Having already been rejected several times during his coaching search, Orsini was left with a couple of unsavory options. He could spin the wheel on a relative no-name, hope he guesses right, and see the fruits of improvement a few years down the road after a brutal introduction to life as a big boy in the Big East. Or he could go for immediate gratification by throwing huge money (by modern Mustang standards) at one of the giants of the coaching realm, someone who was as desperate as Orsini.
Orsini chose Choice B, even waiting awkwardly while Brown flirted with and was (assumedly) shot down by an alternative option in Portland. Hey, without pride, there is no shame.
Yet those who are guffawing about how badly Orsini butchered his search to have to come begging to Brown are ignoring a salient point.
Orsini hired Brown for right now, this moment, where for the first time in ages, we're talking about SMU basketball. That's the genius in this particular moment of desperation. No other realistic hire could have done that.
Ignore any rational evaluation of whether this might work. Hiring Brown to head up a college program is, in almost every way, preposterous. He'll be 72 years old when the season begins, or about four times the age of the kids he's allegedly recruiting. He had enough disregard for the rules the last time around that he landed both UCLA and Kansas under NCAA investigation; oh yeah, SMU has a bit of a history of athletics malfeasance and the basketball program is actually on probation right now.
Forget Brown understanding current social media and texting protocols. The last time he coached in college, telnet was the hot technology and there were (assumedly) no restrictions on "fingering" a potential prospect. He's had 10 jobs in the last 33 years, meaning there's practically no chance any of his first recruits will finish their careers playing for him.
You could playfully argue that he has prior experience with conference realignment, as Brown was the head coach of the Denver Nuggets when the ABA team merged into the NBA. By the way, that was in 1976. Plus, there's some nostalgia involved. How many coaches get to celebrate the silver anniversary of their exit from the college game with a new seven-figure-a-year gig?

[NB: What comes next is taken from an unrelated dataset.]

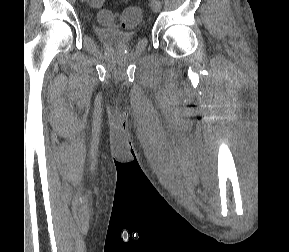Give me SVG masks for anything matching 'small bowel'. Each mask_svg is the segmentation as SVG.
Instances as JSON below:
<instances>
[{"instance_id":"obj_1","label":"small bowel","mask_w":289,"mask_h":252,"mask_svg":"<svg viewBox=\"0 0 289 252\" xmlns=\"http://www.w3.org/2000/svg\"><path fill=\"white\" fill-rule=\"evenodd\" d=\"M94 0H92V6H93V4H94V2H93Z\"/></svg>"}]
</instances>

Still, there is no denying Brown's elite coaching acumen, especially given he'll now be dealing with unpaid kids eager to "talk about practice." Brown is one of the game's all-time best Xs and Os guys, and if he can offload all of the ancillary errata on his handpicked assistants and just concern himself with coaching, closing the deal with recruits and glad-handing with the 10-gallon hats who paid his freight, it could work ... for a bit anyway. Until he gets frustrated or bored. Again. Which will happen. Quickly.

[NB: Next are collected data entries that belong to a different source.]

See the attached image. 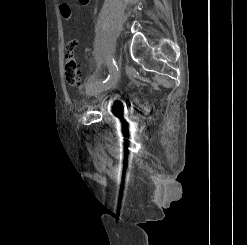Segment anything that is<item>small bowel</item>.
Masks as SVG:
<instances>
[{"label":"small bowel","instance_id":"1","mask_svg":"<svg viewBox=\"0 0 247 245\" xmlns=\"http://www.w3.org/2000/svg\"><path fill=\"white\" fill-rule=\"evenodd\" d=\"M82 5H88L90 0H79ZM60 12L65 19L71 18V9L67 3L60 5Z\"/></svg>","mask_w":247,"mask_h":245}]
</instances>
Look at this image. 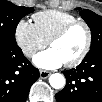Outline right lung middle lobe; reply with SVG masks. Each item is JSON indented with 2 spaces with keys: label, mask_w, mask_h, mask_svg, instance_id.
I'll list each match as a JSON object with an SVG mask.
<instances>
[{
  "label": "right lung middle lobe",
  "mask_w": 102,
  "mask_h": 102,
  "mask_svg": "<svg viewBox=\"0 0 102 102\" xmlns=\"http://www.w3.org/2000/svg\"><path fill=\"white\" fill-rule=\"evenodd\" d=\"M34 8L16 6L9 1L0 2V44L15 46V31L19 21Z\"/></svg>",
  "instance_id": "right-lung-middle-lobe-1"
}]
</instances>
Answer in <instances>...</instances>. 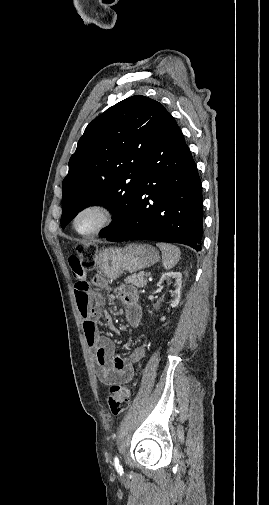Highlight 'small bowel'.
Returning a JSON list of instances; mask_svg holds the SVG:
<instances>
[{
    "instance_id": "obj_1",
    "label": "small bowel",
    "mask_w": 269,
    "mask_h": 505,
    "mask_svg": "<svg viewBox=\"0 0 269 505\" xmlns=\"http://www.w3.org/2000/svg\"><path fill=\"white\" fill-rule=\"evenodd\" d=\"M81 267L80 259L68 261V268L73 272L75 279V297L82 318L86 343L94 354L97 377L105 385L128 383L133 378L135 364L145 355L147 344L135 348L128 357L115 355L114 343L110 338L99 334L97 325V322L103 318L106 324L112 328L111 315L102 308L103 297L90 295L89 286L85 279L87 271ZM93 282L97 287L105 286L104 279L99 275L93 278ZM118 294L126 307L128 323L133 327L139 326L142 313L137 292L132 287L123 286L119 288Z\"/></svg>"
}]
</instances>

That inevitability doesn't really matter, though. Not even Orsini can believe Brown will be the coach who leads SMU to any level of Big East prosperity. The league, even diluted by realignment, will be a bear and legit progress, even if Brown and Co. can finally tap into the elite talent from Dallas and around the state, will be slow. SMU has waffled between mediocre and bad in three different conferences since its last NCAA berth in 1993 and, both locally and nationally, no one cares.

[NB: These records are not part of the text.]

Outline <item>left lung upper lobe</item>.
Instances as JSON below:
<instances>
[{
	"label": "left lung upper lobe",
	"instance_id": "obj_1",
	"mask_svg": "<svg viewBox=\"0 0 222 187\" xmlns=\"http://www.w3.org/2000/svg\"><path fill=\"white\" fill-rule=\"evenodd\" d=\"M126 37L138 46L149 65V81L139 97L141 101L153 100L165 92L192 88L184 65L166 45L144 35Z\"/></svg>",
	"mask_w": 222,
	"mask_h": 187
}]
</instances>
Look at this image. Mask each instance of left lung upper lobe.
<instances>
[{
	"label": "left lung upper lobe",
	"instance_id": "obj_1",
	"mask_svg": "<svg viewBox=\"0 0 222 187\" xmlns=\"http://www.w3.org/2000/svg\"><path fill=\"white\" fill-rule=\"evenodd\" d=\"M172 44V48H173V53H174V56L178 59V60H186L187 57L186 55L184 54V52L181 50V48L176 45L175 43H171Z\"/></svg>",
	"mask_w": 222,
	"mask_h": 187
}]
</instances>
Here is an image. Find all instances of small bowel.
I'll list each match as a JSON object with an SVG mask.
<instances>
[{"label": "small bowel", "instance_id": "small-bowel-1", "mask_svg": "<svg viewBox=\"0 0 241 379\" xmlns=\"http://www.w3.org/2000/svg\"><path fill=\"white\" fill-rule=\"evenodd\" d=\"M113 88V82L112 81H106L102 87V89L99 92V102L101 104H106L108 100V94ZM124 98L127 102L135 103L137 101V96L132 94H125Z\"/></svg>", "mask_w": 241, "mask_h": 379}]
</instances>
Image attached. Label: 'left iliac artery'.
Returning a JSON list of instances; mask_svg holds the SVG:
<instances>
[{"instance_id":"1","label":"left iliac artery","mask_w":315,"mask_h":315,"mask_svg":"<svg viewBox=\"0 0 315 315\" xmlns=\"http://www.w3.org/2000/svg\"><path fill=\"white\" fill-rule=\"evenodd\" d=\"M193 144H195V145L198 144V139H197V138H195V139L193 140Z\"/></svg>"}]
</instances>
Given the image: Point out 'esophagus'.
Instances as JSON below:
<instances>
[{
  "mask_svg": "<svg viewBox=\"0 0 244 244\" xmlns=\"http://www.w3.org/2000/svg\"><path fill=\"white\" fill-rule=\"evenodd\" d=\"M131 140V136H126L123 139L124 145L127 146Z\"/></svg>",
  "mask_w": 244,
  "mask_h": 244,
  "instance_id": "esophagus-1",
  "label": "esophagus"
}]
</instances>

What Orsini is banking on is that Brown is the match that eventually lights the flame. Then under Tim Jankovich or some other coach-in-waiting, SMU can start to build a sustainable fire. Brown is less an investment in a coach and more a breakout line in the school's marketing budget. Heck, the school may have already raked back Brown's first year of salary in bonus media exposure. It hasn't been all positive, but it's been, which is a lot more than SMU normally gets.
Anyone who's followed Brown's itinerant career knows this has a huge chance of ending disappointingly (and quickly). Even after pocketing around $30 million for one terrible season's work with the Knicks, the next gig with the next paycheck has always appealed to Brown. There's something refreshing, though, about Orsini's final tack. He's going in wide-eyed, ready to use Brown in this marriage of convenience as much as Brown is using him. At least this way, the breakup won't hurt very much.